Illustration: Liu Rui/GT
Last week, Professor Xie Tao, the Dean of the School of International Relations and Diplomacy at Beijing Foreign Studies University and an adjunct at the Australia-China Relations Institute (ACRI), told me that China-US relations are now at "the lowest moment since 1972, when Richard Nixon first visited Shanghai."
His sobering take caused me to reflect that China-Australia relations don't need to reach the same point but they are heading in that direction. This would be doubly disappointing because Australia leapt ahead of the US and re-established diplomatic relations with China the same year as Nixon's visit.
There's no clearer sign of the frosty relationship between Beijing and Canberra than the absence of a visit to China by an Australian Prime Minister since 2016. For his part, Prime Minister Scott Morrison said he is "not waiting by the phone."
A frank appraisal would concede that an important factor behind the deterioration in China-Australia relations is a widening gap between the assessments that both countries have of their interests.
No amount of diplomatic finessing by the Australian embassy in Beijing will assuage the Chinese government's unhappiness about the decision to exclude Huawei, a global technology leader, from participating in Australia's 5G rollout.
And no amount of protesting by the Chinese embassy in Canberra is likely to change the Australian government's mind that Huawei's participation would present a national security risk that cannot be mitigated.
That said, both capitals deserve credit for allowing - for the most part - Chinese and Australian businesses and households to engage in what each sees as being of mutual benefit.
Two-way trade has never been higher, and China-Australia collaboration has extended into vital new areas such as knowledge creation. ACRI research shows that last year more Australian scientific publications included a co-author affiliated with an institution in China than any other country.
My friend and Director of the Australian Studies Centre at East China Normal University, Professor Chen Hong, is also correct in pointing out that some of the commentary about China in Australia has been inflammatory and disconnected from facts.

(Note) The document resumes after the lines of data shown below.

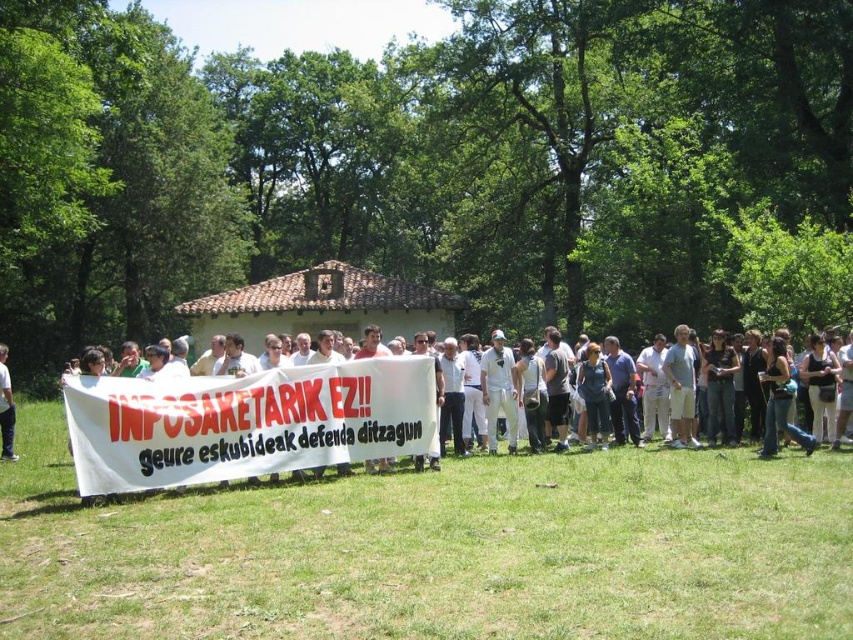 Question: Among these objects, which one is nearest to the camera?

Choices:
 (A) white cotton shirt at lower left
 (B) white cloth banner at center

Answer: (B)

Question: Can you confirm if white cloth banner at center is smaller than white cotton shirt at lower left?

Choices:
 (A) yes
 (B) no

Answer: (B)

Question: Does white cloth banner at center appear over white cotton shirt at lower left?

Choices:
 (A) yes
 (B) no

Answer: (A)

Question: Which point is farther to the camera?

Choices:
 (A) (4, 376)
 (B) (386, 449)

Answer: (A)

Question: Is white cloth banner at center further to the viewer compared to white cotton shirt at lower left?

Choices:
 (A) yes
 (B) no

Answer: (B)

Question: Which of the following is the closest to the observer?

Choices:
 (A) (148, 392)
 (B) (1, 344)

Answer: (A)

But what is also true, in my view, is that some of the common criticisms about Australia that are regularly made by China-based commentators, and sometimes from the Chinese government, also struggle with the facts.
And to the extent that China-Australia relations deteriorate because of misunderstandings, this is deeply regrettable.
One of the most common allegations I hear is that Australia is an American lapdog.
To be sure, Australia does frequently align itself with US positions. But this is because it's in Australia's interests to do so. The US is Australia's security ally and by far its most important source of foreign investment.
But this does not mean that Canberra's support of Washington is uncritical.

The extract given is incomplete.